Broadstreet Health Economics and Outcomes Research, 201-343 Railway Street, Vancouver, BC, V6A 1A4, Canada.
Sarepta Therapeutics, Inc, 215 First Street, Cambridge, MA, 02142, USA.
Adv Ther. 2024 Jun;41(6):2519-2530. doi: 10.1007/s12325-024-02865-2. Epub 2024 May 2.
Duchenne muscular dystrophy (DMD) is a rare, severe progressive neuromuscular disease. Health insurance claims allow characterization of population-level real-world outcomes, based on observed healthcare resource use. An analysis of data specific to those with Medicaid insurance is presently unavailable. The objective was to describe the real-world clinical course of DMD based on claims data from Medicaid-insured individuals in the USA.
Individuals with DMD were identified from the MarketScan Multi-State Medicaid datasets (2013-2018). Diagnosis and procedure codes from healthcare claims were used to characterize the occurrence of DMD-relevant clinical observations; categories were scoliosis, cardiovascular-related, respiratory and severe respiratory-related, and neurologic/neuropsychiatric. Age-restricted analyses were conducted to focus on the ages at which DMD-relevant clinical observations were more likely to be captured, and to better understand the impact of both age and follow-up time.
Of 2007 patients with DMD identified, median (interquartile range) age at index was 14 (9-20) years, and median follow-up was 3.1 (1.6-4.7) years. Neurologic and neuropsychiatric observations were most frequently identified, among 49.3% of the cohort; followed by cardiovascular (48.5%), respiratory (38.1%), scoliosis (36.3%), and severe respiratory (25.0%). Prevalence estimates for each category were higher when analyzed within age-restricted subgroups; and increased as follow-up time increased.

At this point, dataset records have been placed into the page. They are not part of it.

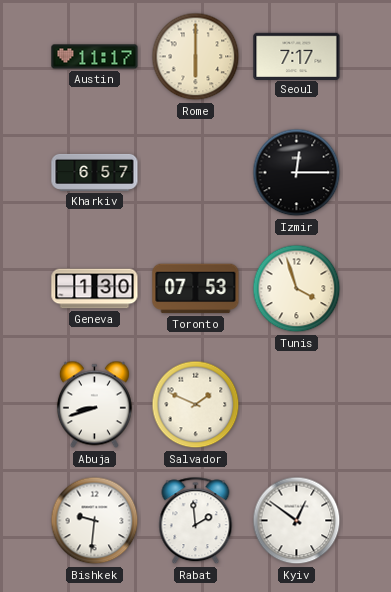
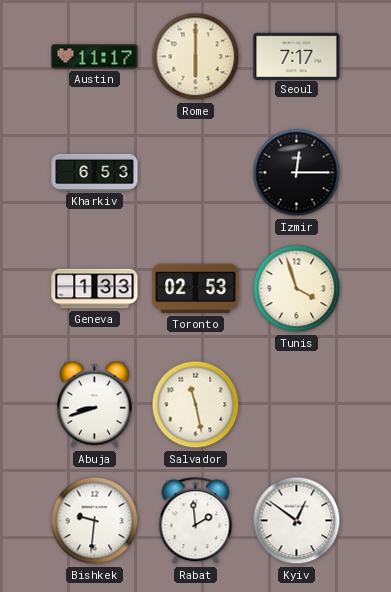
Kharkiv: 6:57 -> 6:53
Geneva: 1:30 -> 1:33
Toronto: 07:53 -> 02:53
Salvador: 1:49 -> 11:28
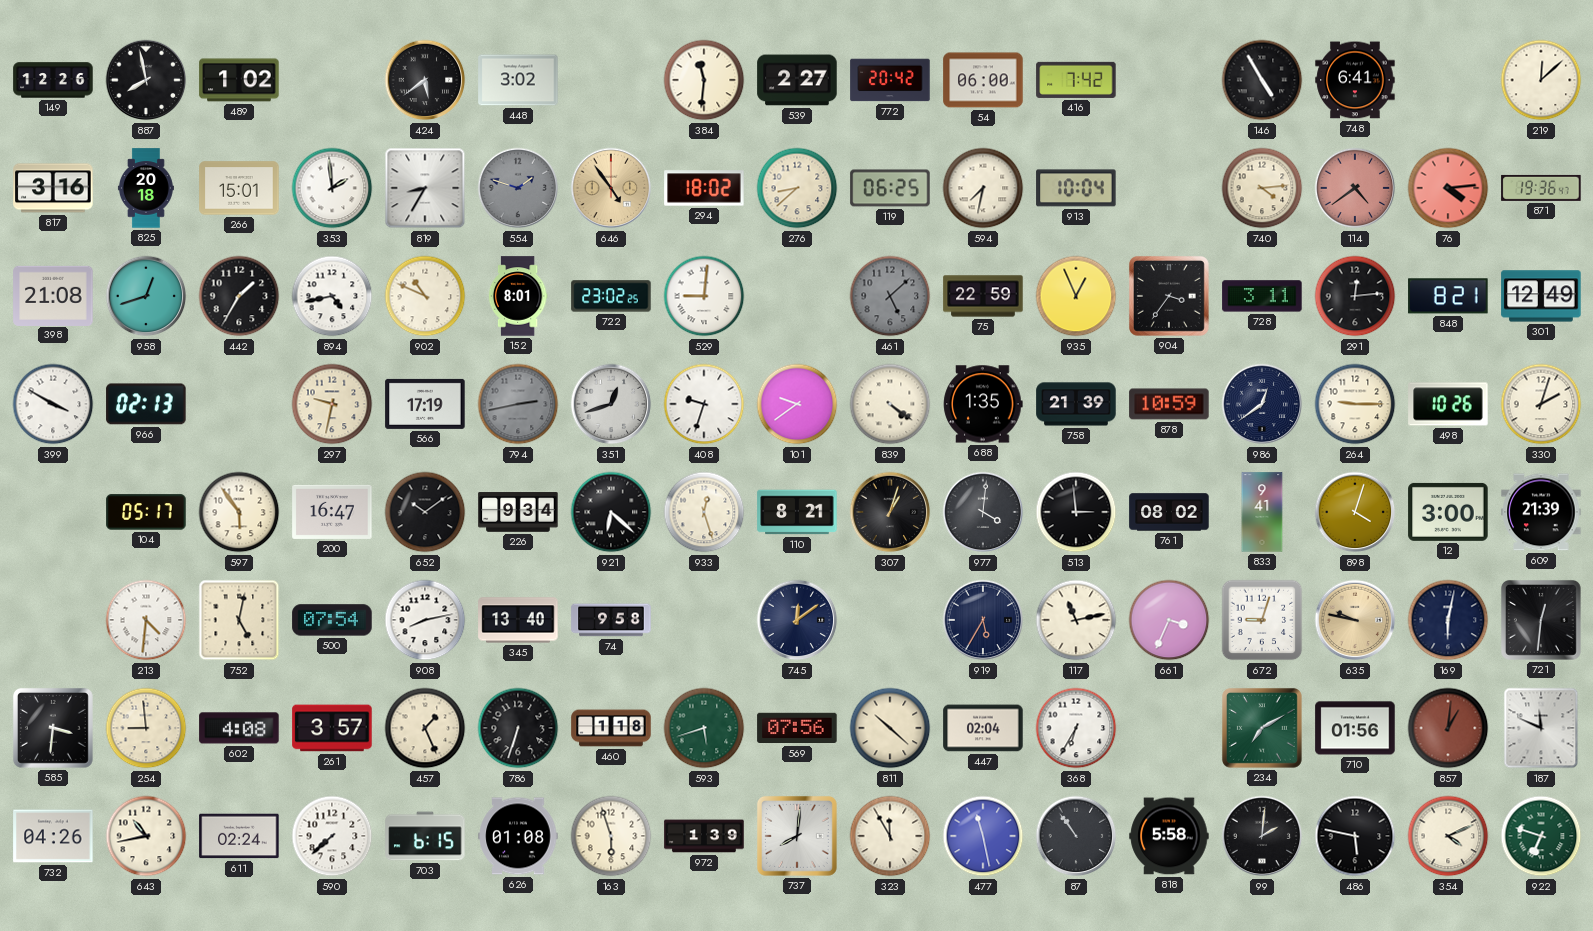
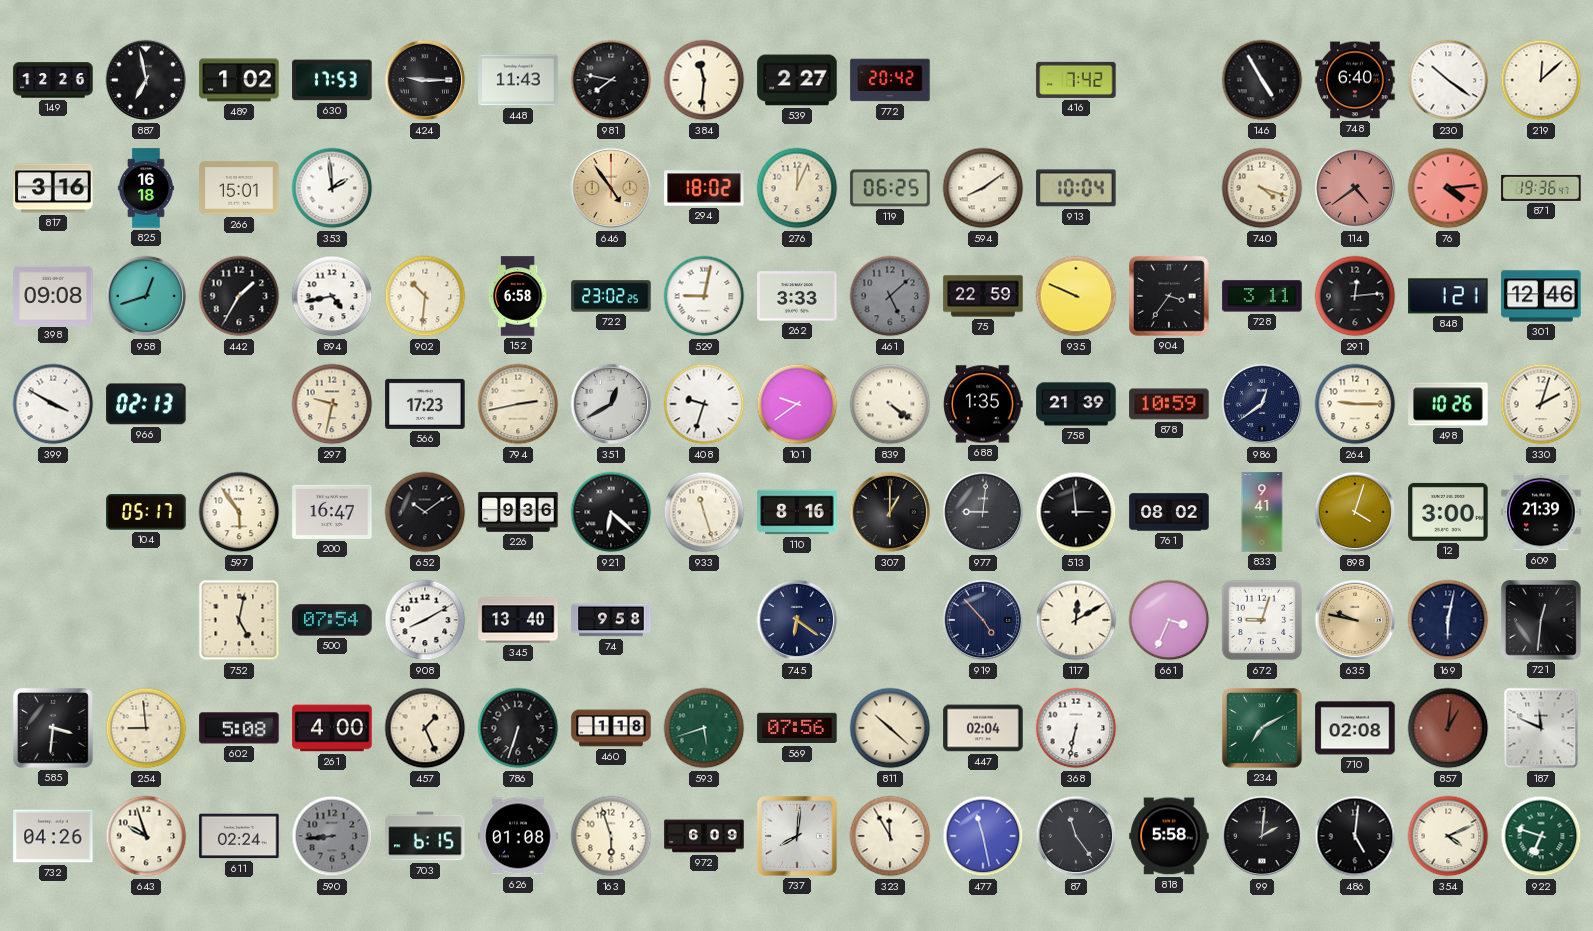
887: 7:58 -> 6:58
630: none -> 17:53
424: 5:39 -> 9:15
448: 3:02 -> 11:43
981: none -> 7:47
54: 06:00 -> none
748: 6:41 -> 6:40
230: none -> 10:21
825: 20:18 -> 16:18
819: 8:35 -> none
554: 1:48 -> none
276: 8:38 -> 12:04
594: 7:32 -> 8:09
740: 4:14 -> 4:18
398: 21:08 -> 09:08
902: 10:49 -> 10:31
152: 8:01 -> 6:58
529: 9:01 -> 9:02
262: none -> 3:33
935: 12:56 -> 9:49
848: 8:21 -> 1:21
301: 12:49 -> 12:46
566: 17:19 -> 17:23
794 dial: grey -> cream
351: 12:42 -> 12:40
226: 9:34 -> 9:36
933: 12:27 -> 11:27
110: 8:21 -> 8:16
307: 1:03 -> 1:00
977: 4:01 -> 9:01
213: 4:31 -> none
908: 8:13 -> 8:10
745: 12:09 -> 6:21
919: 5:35 -> 4:53
117: 11:13 -> 12:10
602: 4:08 -> 5:08
261: 3:57 -> 4:00
368: 6:35 -> 6:32
710: 01:56 -> 02:08
643: 10:43 -> 9:57
590: 7:38 -> 8:44
590 dial: white -> grey
972: 1:39 -> 6:09
87: 10:54 -> 11:24
486: 5:47 -> 5:01
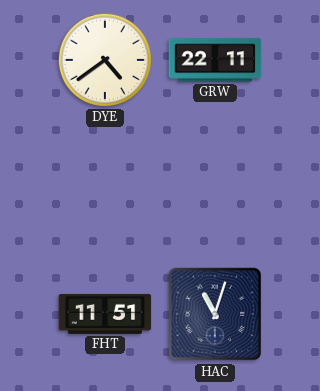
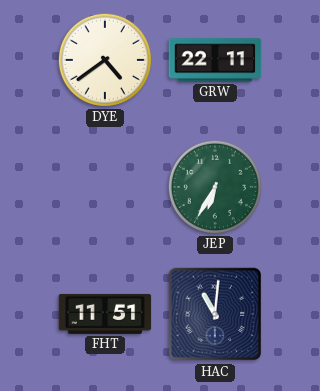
JEP: none -> 6:35
HAC: 11:03 -> 11:01
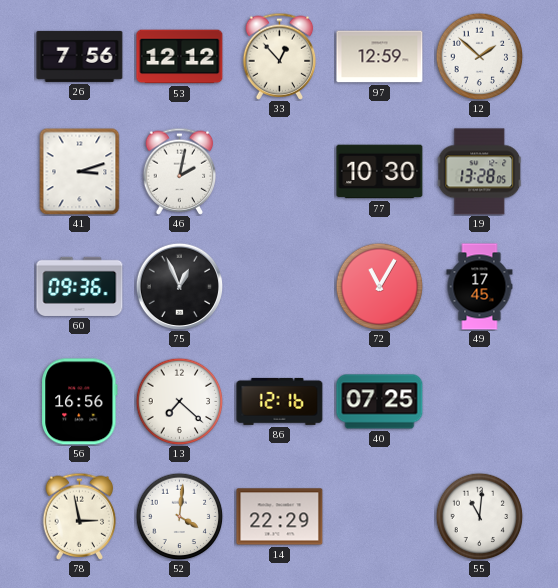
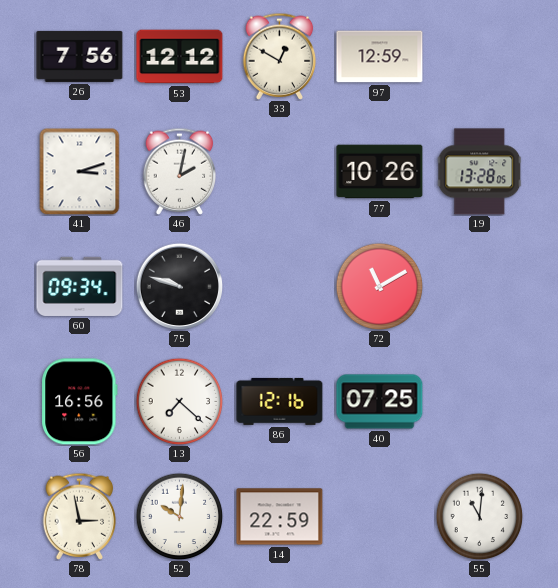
33: 12:53 -> 12:50
12: 1:52 -> none
77: 10:30 -> 10:26
60: 09:36 -> 09:34
75: 12:56 -> 9:48
72: 11:05 -> 11:10
49: 17:45 -> none
52: 4:01 -> 10:01
14: 22:29 -> 22:59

This study is the first to use diagnosis and procedure codes from real-world Medicaid claims to document the clinical course in DMD. Findings were consistent with previously published estimates from commercially insured populations and clinical registries; and contribute to the expanding body of real-world evidence around clinical progression of patients with DMD.
杜氏肌营养不良症(DMD)是一种罕见的严重进行性神经肌肉疾病。医疗保险索赔允许根据观察到的医疗资源使用情况来描述人群水平的真实结果。目前尚无法从 Medicaid 保险中获得特定人群的数据进行分析。本研究的目的是根据美国 Medicaid 保险个人的索赔数据,描述 DMD 的真实临床过程。
从 MarketScan 多州 Medicaid 数据集(2013-2018 年)中确定 DMD 患者。使用医疗保健索赔中的诊断和程序代码来描述与 DMD 相关的临床观察结果的发生情况;类别包括脊柱侧凸、心血管相关、呼吸和严重呼吸相关以及神经/神经精神。进行年龄限制分析是为了重点关注更有可能捕捉到与 DMD 相关的临床观察的年龄,并更好地理解年龄和随访时间的双重影响。
在所确定的 2007 名 DMD 患者中,索引年龄的中位数(四分位距)为 14 岁(9-20 岁),中位数随访时间为 3.1 年(1.6-4.7 年)。49.3%的队列中最常发现神经和神经精神观察结果;其次是心血管(48.5%)、呼吸(38.1%)、脊柱侧凸(36.3%)和严重呼吸(25.0%)。在年龄限制亚组内进行分析时,每个类别的患病率估计值更高;并且随着随访时间的增加而增加。
这项研究是首次使用来自真实世界 Medicaid 索赔的诊断和程序代码来记录 DMD 的临床过程。研究结果与商业保险人群和临床登记处以前发表的估计结果一致;并为围绕 DMD 患者临床进展的真实世界证据不断扩大做出了贡献。